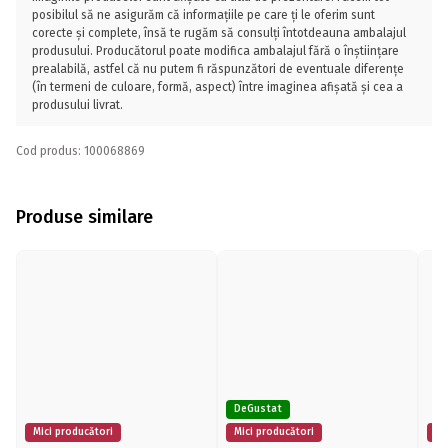
posibilul să ne asigurăm că informațiile pe care ți le oferim sunt
corecte și complete, însă te rugăm să consulți întotdeauna ambalajul
produsului. Producătorul poate modifica ambalajul fără o înștiințare
prealabilă, astfel că nu putem fi răspunzători de eventuale diferențe
(în termeni de culoare, formă, aspect) între imaginea afișată și cea a
produsului livrat.
Cod produs: 100068869
Produse similare
DeGustat
Mici producători
Mici producători
Mi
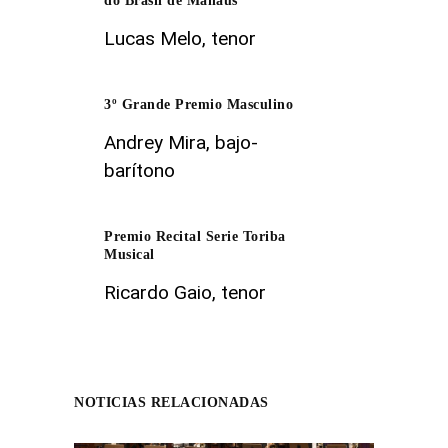
do Brasil de Manaus
Lucas Melo, tenor
3º Grande Premio Masculino
Andrey Mira, bajo-
barítono
Premio Recital Serie Toriba
Musical
Ricardo Gaio, tenor
NOTICIAS RELACIONADAS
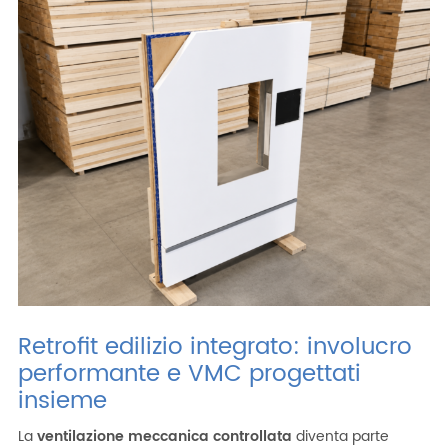
ITA
ENG
ESP
DEU
Azienda
Area riservata
Area riservata CAT
Lavora con noi
SHOP filtri
Retrofit edilizio integrato: involucro
performante e VMC progettati
insieme
La
ventilazione meccanica controllata
diventa parte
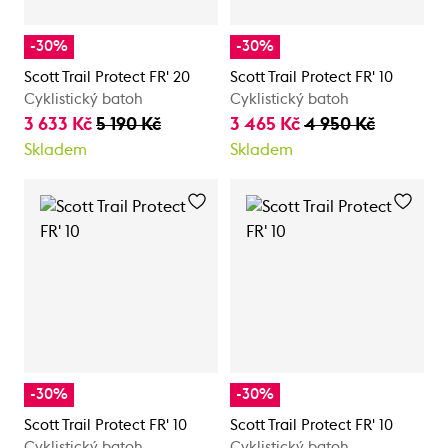
-30%
-30%
Scott Trail Protect FR' 20
Scott Trail Protect FR' 10
Cyklistický batoh
Cyklistický batoh
3 633 Kč
5 190 Kč
3 465 Kč
4 950 Kč
Skladem
Skladem
-30%
-30%
Scott Trail Protect FR' 10
Scott Trail Protect FR' 10
Cyklistický batoh
Cyklistický batoh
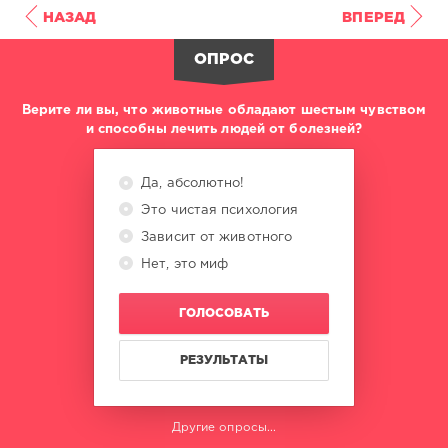
НАЗАД
ВПЕРЕД
ОПРОС
Верите ли вы, что животные обладают шестым чувством
и способны лечить людей от болезней?
Да, абсолютно!
Это чистая психология
Зависит от животного
Нет, это миф
ГОЛОСОВАТЬ
РЕЗУЛЬТАТЫ
Другие опросы...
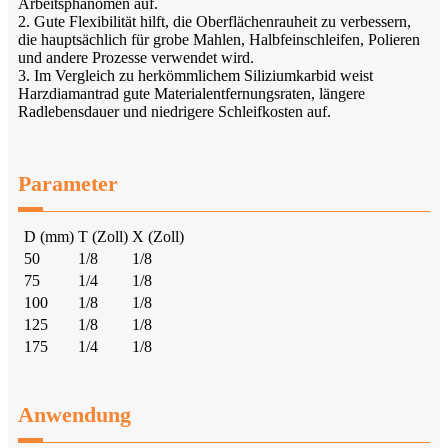
Arbeitsphänomen auf.
2. Gute Flexibilität hilft, die Oberflächenrauheit zu verbessern,
die hauptsächlich für grobe Mahlen, Halbfeinschleifen, Polieren
und andere Prozesse verwendet wird.
3. Im Vergleich zu herkömmlichem Siliziumkarbid weist
Harzdiamantrad gute Materialentfernungsraten, längere
Radlebensdauer und niedrigere Schleifkosten auf.
Parameter
D (mm)
T (Zoll)
X (Zoll)
50
1/8
1/8
75
1/4
1/8
100
1/8
1/8
125
1/8
1/8
175
1/4
1/8
Anwendung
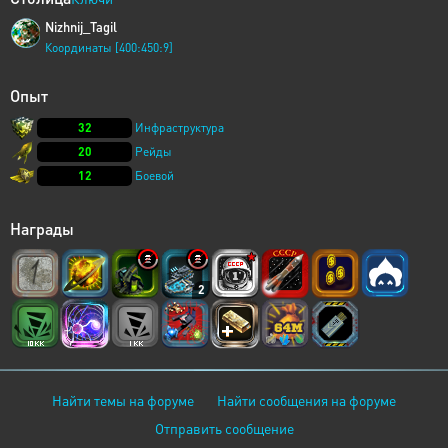
Nizhnij_Tagil
Координаты [400:450:9]
Опыт
32
Инфраструктура
20
Рейды
12
Боевой
Награды
2
Найти темы на форуме
Найти сообщения на форуме
Отправить сообщение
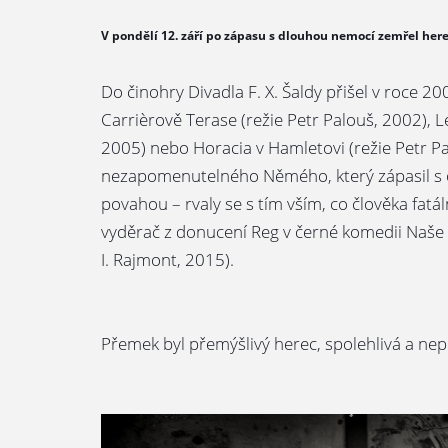
V pondělí 12. září po zápasu s dlouhou nemocí zemřel he
Do činohry Divadla F. X. Šaldy přišel v roce 
Carrièrově Terase (režie Petr Palouš, 2002), L
2005) nebo Horacia v Hamletovi (režie Petr Pal
nezapomenutelného Němého, který zápasil s o
povahou – rvaly se s tím vším, co člověka fa
vyděrač z donucení Reg v černé komedii Naše s
I. Rajmont, 2015).
Přemek byl přemýšlivý herec, spolehlivá a ne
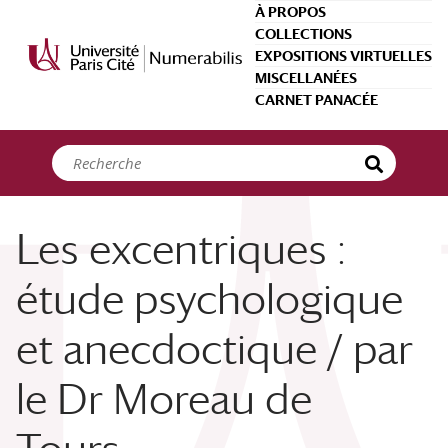
Panneau de gestion des cookies
À PROPOS
COLLECTIONS
EXPOSITIONS VIRTUELLES
MISCELLANÉES
CARNET PANACÉE
Les excentriques :
étude psychologique
et anecdoctique / par
le Dr Moreau de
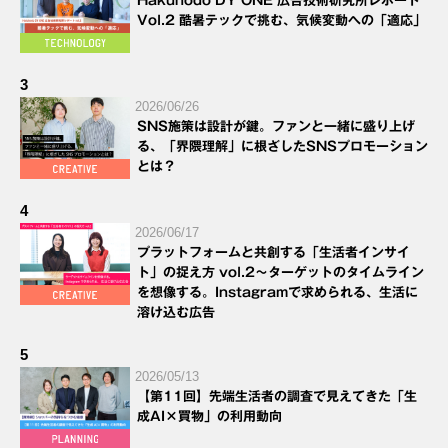
Hakuhodo DY ONE 広告技術研究所レポート
Vol.2 酷暑テックで挑む、気候変動への「適応」
3
2026/06/26
SNS施策は設計が鍵。ファンと一緒に盛り上げ
る、「界隈理解」に根ざしたSNSプロモーション
とは？
4
2026/06/17
プラットフォームと共創する「生活者インサイ
ト」の捉え方 vol.2～ターゲットのタイムライン
を想像する。Instagramで求められる、生活に
溶け込む広告
5
2026/05/13
【第11回】先端生活者の調査で見えてきた「生
成AI×買物」の利用動向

▸ WHAT THE EXERCISE ASKS
Give the complete material again, exactly as written. Do not include the pictures.

▸ YOUR RESPONSE
posibilul să ne asigurăm că informațiile pe care ți le oferim sunt
corecte și complete, însă te rugăm să consulți întotdeauna ambalajul
produsului. Producătorul poate modifica ambalajul fără o înștiințare
prealabilă, astfel că nu putem fi răspunzători de eventuale diferențe
(în termeni de culoare, formă, aspect) între imaginea afișată și cea a
produsului livrat.
Cod produs: 100068869
Produse similare
DeGustat
Mici producători
Mici producători
Mi
do Brasil de Manaus
Lucas Melo, tenor
3º Grande Premio Masculino
Andrey Mira, bajo-
barítono
Premio Recital Serie Toriba
Musical
Ricardo Gaio, tenor
NOTICIAS RELACIONADAS
ITA
ENG
ESP
DEU
Azienda
Area riservata
Area riservata CAT
Lavora con noi
SHOP filtri
Retrofit edilizio integrato: involucro
performante e VMC progettati
insieme
La
ventilazione meccanica controllata
diventa parte
-30%
-30%
Scott Trail Protect FR' 20
Scott Trail Protect FR' 10
Cyklistický batoh
Cyklistický batoh
3 633 Kč
5 190 Kč
3 465 Kč
4 950 Kč
Skladem
Skladem
-30%
-30%
Scott Trail Protect FR' 10
Scott Trail Protect FR' 10
Cyklistický batoh
Cyklistický batoh
НАЗАД
ВПЕРЕД
ОПРОС
Верите ли вы, что животные обладают шестым чувством
и способны лечить людей от болезней?
Да, абсолютно!
Это чистая психология
Зависит от животного
Нет, это миф
ГОЛОСОВАТЬ
РЕЗУЛЬТАТЫ
Другие опросы...
Arbeitsphänomen auf.
2. Gute Flexibilität hilft, die Oberflächenrauheit zu verbessern,
die hauptsächlich für grobe Mahlen, Halbfeinschleifen, Polieren
und andere Prozesse verwendet wird.
3. Im Vergleich zu herkömmlichem Siliziumkarbid weist
Harzdiamantrad gute Materialentfernungsraten, längere
Radlebensdauer und niedrigere Schleifkosten auf.
Parameter
D (mm)
T (Zoll)
X (Zoll)
50
1/8
1/8
75
1/4
1/8
100
1/8
1/8
125
1/8
1/8
175
1/4
1/8
Anwendung
Nizhnij_Tagil
Координаты [400:450:9]
Опыт
32
Инфраструктура
20
Рейды
12
Боевой
Награды
2
Найти темы на форуме
Найти сообщения на форуме
Отправить сообщение
V pondělí 12. září po zápasu s dlouhou nemocí zemřel he
Do činohry Divadla F. X. Šaldy přišel v roce 
Carrièrově Terase (režie Petr Palouš, 2002), L
2005) nebo Horacia v Hamletovi (režie Petr Pal
nezapomenutelného Němého, který zápasil s o
povahou – rvaly se s tím vším, co člověka fa
vyděrač z donucení Reg v černé komedii Naše s
I. Rajmont, 2015).
Přemek byl přemýšlivý herec, spolehlivá a ne
Panneau de gestion des cookies
À PROPOS
COLLECTIONS
EXPOSITIONS VIRTUELLES
MISCELLANÉES
CARNET PANACÉE
Les excentriques :
étude psychologique
et anecdoctique / par
le Dr Moreau de
Hakuhodo DY ONE 広告技術研究所レポート
Vol.2 酷暑テックで挑む、気候変動への「適応」
3
2026/06/26
SNS施策は設計が鍵。ファンと一緒に盛り上げ
る、「界隈理解」に根ざしたSNSプロモーション
とは？
4
2026/06/17
プラットフォームと共創する「生活者インサイ
ト」の捉え方 vol.2～ターゲットのタイムライン
を想像する。Instagramで求められる、生活に
溶け込む広告
5
2026/05/13
【第11回】先端生活者の調査で見えてきた「生
成AI×買物」の利用動向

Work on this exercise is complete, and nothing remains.